Return the data below exactly, stopping after the line with "Professional airflow testing identifies gaps.".

[Source material]

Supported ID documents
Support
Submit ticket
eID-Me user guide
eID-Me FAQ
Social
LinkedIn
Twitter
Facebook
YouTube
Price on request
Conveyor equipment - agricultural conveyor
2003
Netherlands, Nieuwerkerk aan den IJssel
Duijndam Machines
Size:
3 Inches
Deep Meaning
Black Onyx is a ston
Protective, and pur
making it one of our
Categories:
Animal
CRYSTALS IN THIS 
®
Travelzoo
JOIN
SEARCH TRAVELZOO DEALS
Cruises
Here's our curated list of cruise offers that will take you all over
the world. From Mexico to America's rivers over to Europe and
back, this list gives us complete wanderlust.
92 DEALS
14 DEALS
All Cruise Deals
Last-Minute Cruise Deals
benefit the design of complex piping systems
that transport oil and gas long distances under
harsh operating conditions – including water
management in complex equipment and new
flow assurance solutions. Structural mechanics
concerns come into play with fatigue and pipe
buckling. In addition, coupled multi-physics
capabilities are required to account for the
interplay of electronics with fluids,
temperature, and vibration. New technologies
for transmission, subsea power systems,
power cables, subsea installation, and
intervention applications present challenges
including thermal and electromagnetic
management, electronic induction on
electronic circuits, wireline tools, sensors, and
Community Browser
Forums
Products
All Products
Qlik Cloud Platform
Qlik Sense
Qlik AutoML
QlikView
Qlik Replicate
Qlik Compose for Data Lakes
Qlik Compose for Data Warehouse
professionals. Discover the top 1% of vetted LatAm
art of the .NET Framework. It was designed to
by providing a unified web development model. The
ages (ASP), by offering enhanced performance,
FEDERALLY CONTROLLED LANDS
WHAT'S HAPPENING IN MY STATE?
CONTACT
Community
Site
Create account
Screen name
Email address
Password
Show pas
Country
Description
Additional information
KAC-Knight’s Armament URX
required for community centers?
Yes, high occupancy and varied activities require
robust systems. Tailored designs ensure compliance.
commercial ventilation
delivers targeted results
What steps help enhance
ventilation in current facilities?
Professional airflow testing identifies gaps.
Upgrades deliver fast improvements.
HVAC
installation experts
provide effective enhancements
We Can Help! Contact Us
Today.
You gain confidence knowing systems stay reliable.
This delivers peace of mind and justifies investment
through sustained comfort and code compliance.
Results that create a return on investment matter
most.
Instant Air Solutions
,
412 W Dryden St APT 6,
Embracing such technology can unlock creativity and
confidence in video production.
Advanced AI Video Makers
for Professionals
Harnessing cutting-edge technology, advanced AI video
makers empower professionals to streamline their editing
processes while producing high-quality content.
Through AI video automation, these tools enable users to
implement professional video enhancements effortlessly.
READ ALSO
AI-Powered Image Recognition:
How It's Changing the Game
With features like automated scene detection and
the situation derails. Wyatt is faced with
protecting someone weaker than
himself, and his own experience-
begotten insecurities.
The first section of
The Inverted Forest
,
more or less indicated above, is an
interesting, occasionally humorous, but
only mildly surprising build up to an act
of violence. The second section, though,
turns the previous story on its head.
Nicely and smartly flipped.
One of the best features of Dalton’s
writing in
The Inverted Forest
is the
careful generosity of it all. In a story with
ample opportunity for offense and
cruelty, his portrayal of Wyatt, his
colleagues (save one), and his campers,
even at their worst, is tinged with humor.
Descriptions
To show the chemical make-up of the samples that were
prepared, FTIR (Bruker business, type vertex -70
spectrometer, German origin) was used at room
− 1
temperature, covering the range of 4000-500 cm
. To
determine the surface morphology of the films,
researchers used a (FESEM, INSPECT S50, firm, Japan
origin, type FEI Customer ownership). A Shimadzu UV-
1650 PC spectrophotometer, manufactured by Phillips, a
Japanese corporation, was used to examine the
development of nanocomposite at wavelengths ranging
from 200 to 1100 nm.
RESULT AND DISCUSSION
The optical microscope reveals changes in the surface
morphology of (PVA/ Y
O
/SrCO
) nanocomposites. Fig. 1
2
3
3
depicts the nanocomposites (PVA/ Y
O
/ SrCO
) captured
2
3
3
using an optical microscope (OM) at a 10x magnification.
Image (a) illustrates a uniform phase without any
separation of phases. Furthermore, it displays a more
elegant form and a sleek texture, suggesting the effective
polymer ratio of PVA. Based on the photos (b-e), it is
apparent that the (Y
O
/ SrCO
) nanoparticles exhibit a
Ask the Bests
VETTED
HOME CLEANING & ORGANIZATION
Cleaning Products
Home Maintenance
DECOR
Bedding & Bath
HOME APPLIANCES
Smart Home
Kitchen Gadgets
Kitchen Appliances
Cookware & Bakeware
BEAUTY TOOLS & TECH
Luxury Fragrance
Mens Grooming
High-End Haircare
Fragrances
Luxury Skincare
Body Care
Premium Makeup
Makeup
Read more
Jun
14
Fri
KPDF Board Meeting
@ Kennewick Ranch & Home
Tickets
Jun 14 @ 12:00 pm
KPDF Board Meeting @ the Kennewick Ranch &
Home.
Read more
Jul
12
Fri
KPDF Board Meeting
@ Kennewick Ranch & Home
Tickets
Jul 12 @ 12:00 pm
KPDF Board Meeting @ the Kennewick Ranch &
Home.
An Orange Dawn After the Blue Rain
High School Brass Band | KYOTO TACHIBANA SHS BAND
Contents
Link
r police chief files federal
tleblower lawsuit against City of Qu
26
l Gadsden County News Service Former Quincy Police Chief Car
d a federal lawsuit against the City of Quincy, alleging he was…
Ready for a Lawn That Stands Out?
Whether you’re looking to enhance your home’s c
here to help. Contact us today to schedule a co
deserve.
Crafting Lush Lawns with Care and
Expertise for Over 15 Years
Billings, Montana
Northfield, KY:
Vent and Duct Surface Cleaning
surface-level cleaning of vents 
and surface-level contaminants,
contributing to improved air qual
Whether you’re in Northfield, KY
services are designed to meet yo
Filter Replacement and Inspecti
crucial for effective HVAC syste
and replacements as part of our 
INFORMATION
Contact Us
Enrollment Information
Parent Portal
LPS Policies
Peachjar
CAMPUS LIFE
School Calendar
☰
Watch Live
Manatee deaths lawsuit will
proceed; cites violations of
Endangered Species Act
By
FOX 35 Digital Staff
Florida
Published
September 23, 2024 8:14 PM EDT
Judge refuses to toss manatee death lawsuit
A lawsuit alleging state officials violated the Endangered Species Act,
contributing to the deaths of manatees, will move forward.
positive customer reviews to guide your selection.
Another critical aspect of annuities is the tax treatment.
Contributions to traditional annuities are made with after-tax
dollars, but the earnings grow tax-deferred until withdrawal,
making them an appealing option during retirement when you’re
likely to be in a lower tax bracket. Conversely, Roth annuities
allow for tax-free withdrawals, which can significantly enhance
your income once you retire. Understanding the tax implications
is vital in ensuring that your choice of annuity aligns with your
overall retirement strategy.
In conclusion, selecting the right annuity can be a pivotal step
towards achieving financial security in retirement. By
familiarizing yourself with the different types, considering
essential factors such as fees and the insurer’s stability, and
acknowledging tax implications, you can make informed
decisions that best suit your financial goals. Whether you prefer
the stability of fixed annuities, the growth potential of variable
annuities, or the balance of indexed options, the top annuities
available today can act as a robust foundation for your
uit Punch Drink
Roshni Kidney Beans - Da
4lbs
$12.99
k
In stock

[/Source material]

Task output =
Supported ID documents
Support
Submit ticket
eID-Me user guide
eID-Me FAQ
Social
LinkedIn
Twitter
Facebook
YouTube
Price on request
Conveyor equipment - agricultural conveyor
2003
Netherlands, Nieuwerkerk aan den IJssel
Duijndam Machines
Size:
3 Inches
Deep Meaning
Black Onyx is a ston
Protective, and pur
making it one of our
Categories:
Animal
CRYSTALS IN THIS 
®
Travelzoo
JOIN
SEARCH TRAVELZOO DEALS
Cruises
Here's our curated list of cruise offers that will take you all over
the world. From Mexico to America's rivers over to Europe and
back, this list gives us complete wanderlust.
92 DEALS
14 DEALS
All Cruise Deals
Last-Minute Cruise Deals
benefit the design of complex piping systems
that transport oil and gas long distances under
harsh operating conditions – including water
management in complex equipment and new
flow assurance solutions. Structural mechanics
concerns come into play with fatigue and pipe
buckling. In addition, coupled multi-physics
capabilities are required to account for the
interplay of electronics with fluids,
temperature, and vibration. New technologies
for transmission, subsea power systems,
power cables, subsea installation, and
intervention applications present challenges
including thermal and electromagnetic
management, electronic induction on
electronic circuits, wireline tools, sensors, and
Community Browser
Forums
Products
All Products
Qlik Cloud Platform
Qlik Sense
Qlik AutoML
QlikView
Qlik Replicate
Qlik Compose for Data Lakes
Qlik Compose for Data Warehouse
professionals. Discover the top 1% of vetted LatAm
art of the .NET Framework. It was designed to
by providing a unified web development model. The
ages (ASP), by offering enhanced performance,
FEDERALLY CONTROLLED LANDS
WHAT'S HAPPENING IN MY STATE?
CONTACT
Community
Site
Create account
Screen name
Email address
Password
Show pas
Country
Description
Additional information
KAC-Knight’s Armament URX
required for community centers?
Yes, high occupancy and varied activities require
robust systems. Tailored designs ensure compliance.
commercial ventilation
delivers targeted results
What steps help enhance
ventilation in current facilities?
Professional airflow testing identifies gaps.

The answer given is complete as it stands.